While the poultry industry has been fighting against cheap imports of Brazilian chickens, it’s coming under scrutiny for anti-competitive behaviour at the same time.

In mid-February, the Competition Commission said it was wrapping up investigations into complaints that members of the local poultry industry had agreed to divide the market by allocating territory and customers. Initiated in April 2009, the investigations involve the South African Poultry Association, the Animal Feed Manufacturers Association, Rainbow Chicken, Astral Foods, Pioneer, Country Bird Holdings and Afgri.

Competition Commission spokesperson Molebogeng Taunyane said the commission regards the collusion to be of a “serious” nature. Negotiations for possible settlements have already started with some of the parties, although Taunyane could not reveal their names.

Pioneer Foods, meanwhile, has already reached a settlement with the commission on charges relating to anti-competitive conduct in maize and wheat milling, baking, poultry and eggs. Astral Foods has admitted that an internal investigation into one of its fresh chicken business units in Western Cape revealed evidence of anti-competitive practices between 2003 and 2007. “Astral is currently engaging with the commission in relation to these findings,” said Astral CEO Chris Schutte.

In the meantime, the poultry industry has made inroads with its claims that Brazil has been dumping chicken in South Africa. SARS recently placed interim anti-dumping levies on frozen poultry products of between 6% and 63%, pending the results of the final investigation. “The Competition Commission alleges that there are indications of cartel activities, whereby poultry producers are increasing the prices between themselves, which means poultry prices are already quite high in South Africa,” said Trade Law Centre researcher Willemien Viljoen.

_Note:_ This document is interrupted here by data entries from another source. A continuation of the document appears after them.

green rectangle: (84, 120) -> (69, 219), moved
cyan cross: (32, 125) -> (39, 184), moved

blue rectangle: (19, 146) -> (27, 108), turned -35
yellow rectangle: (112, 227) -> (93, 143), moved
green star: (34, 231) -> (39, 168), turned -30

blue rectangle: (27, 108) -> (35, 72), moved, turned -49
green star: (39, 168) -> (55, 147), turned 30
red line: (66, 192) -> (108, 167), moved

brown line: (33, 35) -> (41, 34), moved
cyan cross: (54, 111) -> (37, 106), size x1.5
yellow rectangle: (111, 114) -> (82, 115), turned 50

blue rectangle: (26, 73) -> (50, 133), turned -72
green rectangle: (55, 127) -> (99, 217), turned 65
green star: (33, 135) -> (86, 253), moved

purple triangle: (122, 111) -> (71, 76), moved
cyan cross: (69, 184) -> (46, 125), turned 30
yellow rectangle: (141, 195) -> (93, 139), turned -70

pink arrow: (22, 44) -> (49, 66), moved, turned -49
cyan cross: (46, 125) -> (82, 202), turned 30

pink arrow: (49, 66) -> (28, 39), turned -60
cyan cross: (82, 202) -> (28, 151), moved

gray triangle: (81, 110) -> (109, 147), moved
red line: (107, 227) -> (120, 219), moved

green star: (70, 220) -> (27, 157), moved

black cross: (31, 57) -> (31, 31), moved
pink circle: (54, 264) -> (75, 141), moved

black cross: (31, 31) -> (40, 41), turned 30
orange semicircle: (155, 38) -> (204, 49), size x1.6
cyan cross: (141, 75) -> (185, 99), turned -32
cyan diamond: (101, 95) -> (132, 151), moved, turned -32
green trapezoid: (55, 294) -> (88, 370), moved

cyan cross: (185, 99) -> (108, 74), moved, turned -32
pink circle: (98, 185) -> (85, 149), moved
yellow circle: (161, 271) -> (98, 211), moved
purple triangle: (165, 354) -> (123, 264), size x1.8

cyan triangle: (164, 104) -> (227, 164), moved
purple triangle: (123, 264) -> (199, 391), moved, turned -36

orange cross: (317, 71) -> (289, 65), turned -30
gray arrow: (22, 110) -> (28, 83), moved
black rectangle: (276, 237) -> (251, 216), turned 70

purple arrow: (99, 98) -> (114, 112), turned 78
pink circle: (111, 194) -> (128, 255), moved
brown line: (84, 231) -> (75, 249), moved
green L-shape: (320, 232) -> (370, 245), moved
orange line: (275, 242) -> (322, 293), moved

“So the minute you cut out the cheaper imports, it will have a big negative effect on the poor, at whom the frozen poultry imports are targeted. That is the biggest problem in terms of this anti-dumping duty being levied on product from Brazil.” However, Warren Jervis, senior portfolio manager at the Old Mutual Investment Group, said cheap imports did indeed have a significant impact on local producers.

The imports are going into specific areas, such as mining canteens and perhaps the prison system, he explained. They can range from 15% to 25% of the entire chicken consumed in South Africa and “are putting a lot of pressure on the smaller, unlisted entities who are processing 150 000 to 200 000 birds Cradocka week,” he added. “They can be quite dominant in outlying areas and that’s where the impact of imports comes in.

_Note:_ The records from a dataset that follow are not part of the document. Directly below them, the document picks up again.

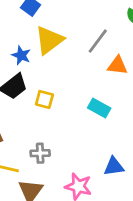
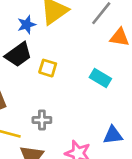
blue star: (21, 55) -> (27, 25), turned 30

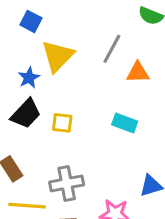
gray cross: (42, 120) -> (67, 183), size x1.5

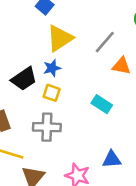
blue star: (29, 78) -> (52, 68), moved
gray cross: (67, 183) -> (47, 127), moved

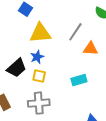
yellow triangle: (60, 38) -> (40, 33), turned 35
cyan rectangle: (102, 104) -> (79, 80), turned -42

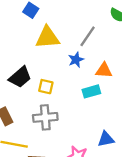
orange triangle: (91, 49) -> (104, 70), moved
blue star: (37, 57) -> (76, 60), moved

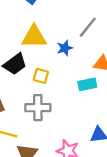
yellow triangle: (47, 38) -> (34, 37), moved
blue star: (76, 60) -> (65, 48), moved

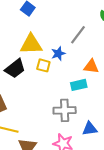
yellow square: (41, 76) -> (43, 65), moved
gray cross: (38, 108) -> (65, 110), moved

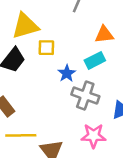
blue star: (58, 54) -> (67, 73), moved
gray cross: (65, 110) -> (85, 95), turned 35

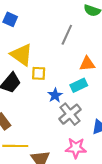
yellow triangle: (25, 26) -> (22, 55), turned 50
gray cross: (85, 95) -> (70, 114), turned 30

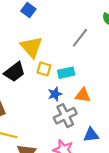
orange triangle: (87, 64) -> (83, 95), moved
cyan rectangle: (79, 85) -> (66, 73), moved

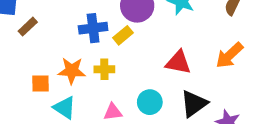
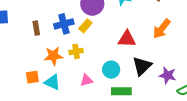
brown rectangle: (28, 27) -> (36, 28), moved, turned -48
orange square: (40, 83) -> (32, 77), moved

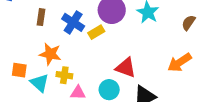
blue cross: (64, 24) -> (73, 22), turned 30
red triangle: (127, 39) -> (126, 68), moved
yellow cross: (76, 51) -> (64, 75), moved

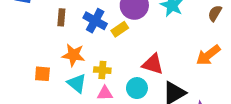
yellow cross: (64, 75) -> (102, 70), moved
cyan triangle: (40, 83) -> (77, 83), moved

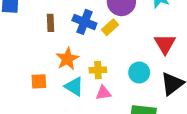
orange star: (73, 55) -> (67, 59), turned -30
red triangle: (153, 64) -> (165, 44), moved, turned 50
cyan circle: (137, 88) -> (139, 72), moved

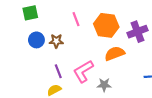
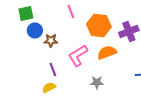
pink line: (76, 19) -> (71, 11), moved
blue circle: (36, 40) -> (35, 30), moved
pink L-shape: (83, 71) -> (78, 55), moved

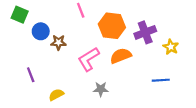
green square: (26, 13) -> (20, 15), moved, turned 35
purple line: (53, 69) -> (31, 75), moved
gray star: (97, 82) -> (101, 89), moved

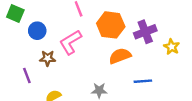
brown star: (58, 42) -> (48, 58), moved
pink L-shape: (89, 59) -> (71, 42), moved
blue line: (161, 80) -> (143, 81), moved

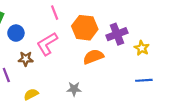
blue line: (143, 81) -> (144, 80), moved

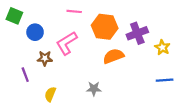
pink line: (55, 13) -> (74, 11), turned -64
yellow semicircle: (31, 94) -> (50, 94), turned -40

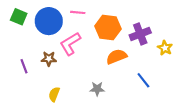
blue circle: (35, 32) -> (49, 21), moved, size x1.6
purple line: (25, 75) -> (24, 66), moved
blue line: (165, 80) -> (143, 80), moved, turned 56

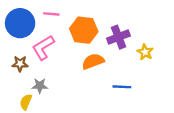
blue line: (143, 80) -> (122, 87), turned -49
gray star: (97, 89) -> (40, 86), moved

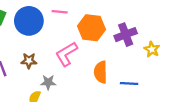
pink L-shape: (43, 47) -> (66, 54), moved
orange semicircle: (93, 61) -> (101, 72), moved, turned -70

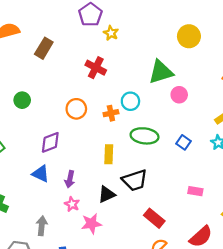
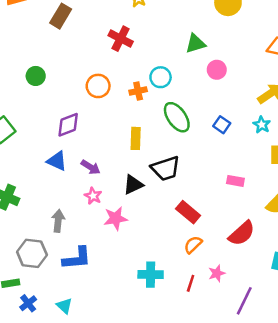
green triangle: (161, 72) -> (196, 44), size x0.7
green ellipse: (145, 136) -> (177, 117), turned 48
purple arrow: (70, 179) -> (91, 167), turned -70

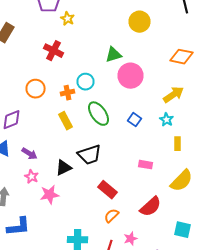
pink circle: (217, 70) -> (130, 76), size x1.6
yellow rectangle: (136, 138) -> (66, 121), moved, turned -30

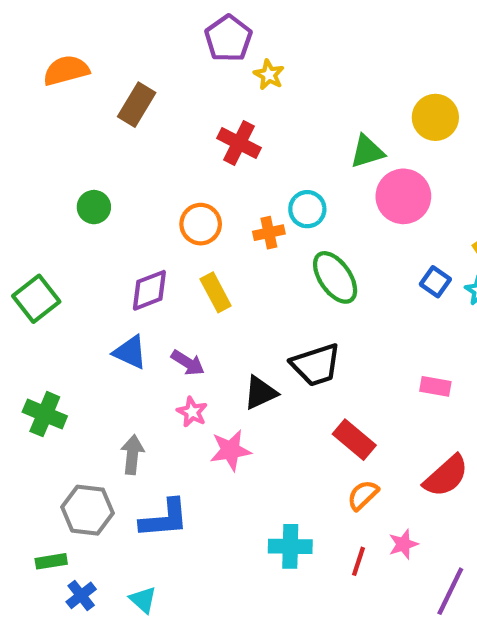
yellow circle: (140, 22) -> (435, 117), moved
blue square: (134, 120) -> (435, 282), moved
yellow rectangle: (66, 121) -> (216, 292), moved

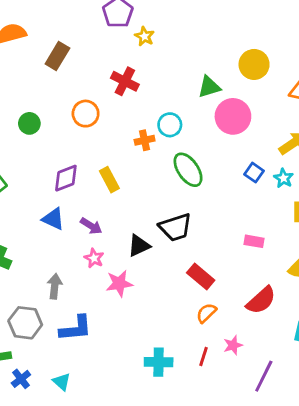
orange circle: (201, 224) -> (86, 114), moved
cyan cross: (290, 546) -> (159, 362), moved

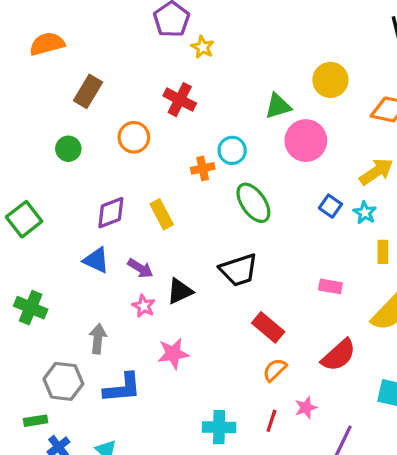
brown rectangle: (57, 56) -> (88, 91), moved
black triangle: (139, 246) -> (180, 291), moved
pink star: (119, 283) -> (173, 354), moved

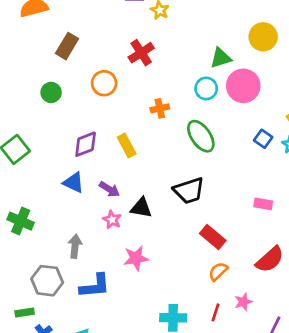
red cross: (180, 100) -> (141, 53), turned 30
cyan circle: (232, 150) -> (206, 88), moved
black triangle: (180, 291) -> (141, 208), turned 35

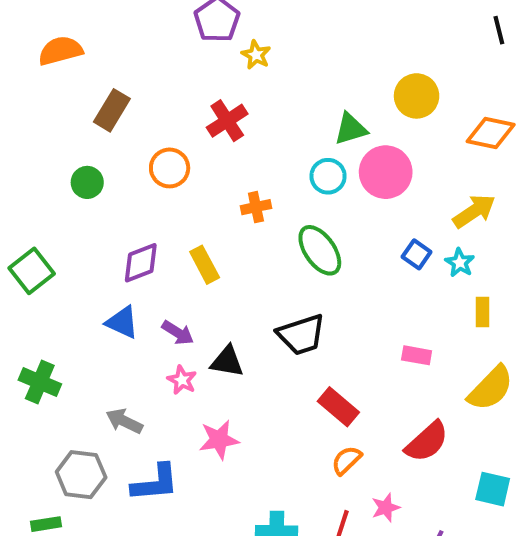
gray arrow: (75, 246) -> (124, 421), turned -70

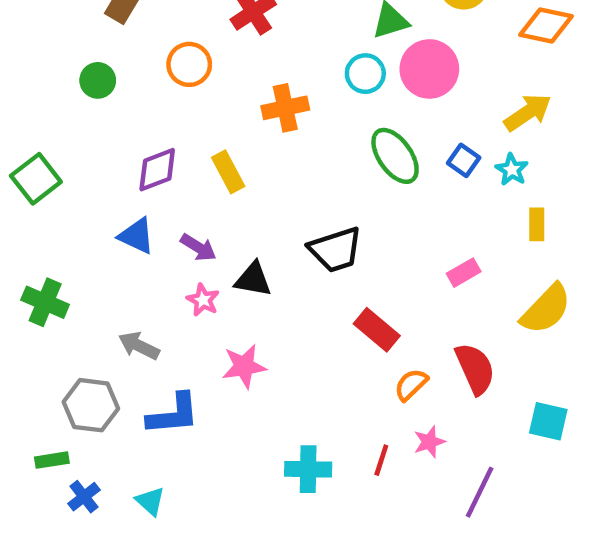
orange cross: (256, 207) -> (285, 108), size x1.4
green ellipse: (320, 250) -> (395, 156), moved
pink rectangle: (417, 355) -> (464, 273), turned -40
red semicircle: (427, 442) -> (475, 369), turned -72
orange semicircle: (347, 460) -> (411, 385), moved

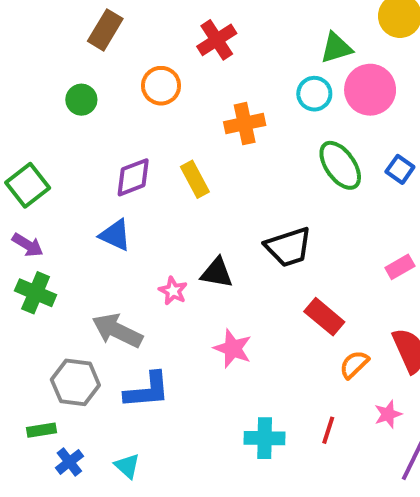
purple arrow: (198, 247) -> (28, 245), moved
gray arrow: (139, 346) -> (117, 331), size x1.4
pink star: (244, 366) -> (233, 349), moved, turned 30
pink star: (429, 442) -> (388, 414), moved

“The large local producers may be making good profits, but that’s because of their efficiencies and good poultry stock.” Marius Gericke, chairperson of the South African Poultry Association, said dumping has caused harm to the industry in the form of lost market share and artificially low pricing. He doesn’t foresee a significant increase in the price of poultry once the surcharges come into effect, he added.

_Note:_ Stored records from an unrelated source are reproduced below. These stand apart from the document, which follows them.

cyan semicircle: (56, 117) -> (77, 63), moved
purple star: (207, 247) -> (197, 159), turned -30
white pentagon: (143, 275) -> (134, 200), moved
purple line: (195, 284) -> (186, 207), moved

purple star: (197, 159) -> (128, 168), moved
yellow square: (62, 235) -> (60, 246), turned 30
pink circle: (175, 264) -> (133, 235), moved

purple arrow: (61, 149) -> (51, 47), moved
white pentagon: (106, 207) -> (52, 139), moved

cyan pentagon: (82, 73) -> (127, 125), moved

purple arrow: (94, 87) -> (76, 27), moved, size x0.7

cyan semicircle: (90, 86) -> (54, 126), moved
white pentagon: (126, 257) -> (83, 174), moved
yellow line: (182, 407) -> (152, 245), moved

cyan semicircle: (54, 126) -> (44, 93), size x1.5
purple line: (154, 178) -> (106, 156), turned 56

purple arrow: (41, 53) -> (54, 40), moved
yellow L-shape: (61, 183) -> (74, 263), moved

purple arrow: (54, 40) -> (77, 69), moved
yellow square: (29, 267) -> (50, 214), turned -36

“Increased market share, greater economy of scale and natural competition among poultry producers will continue to shape pricing,” continued Gericke. “Supply and demand will ultimately balance the scales in the consumers’ favour. The natural growth in our market share through fair competition will greatly facilitate our opportunities for organic expansion, creating substantial additional employment and boosting the South African economy. “Additionally, the retention of foreign exchange can only further assist the country’s overall balance of payments.”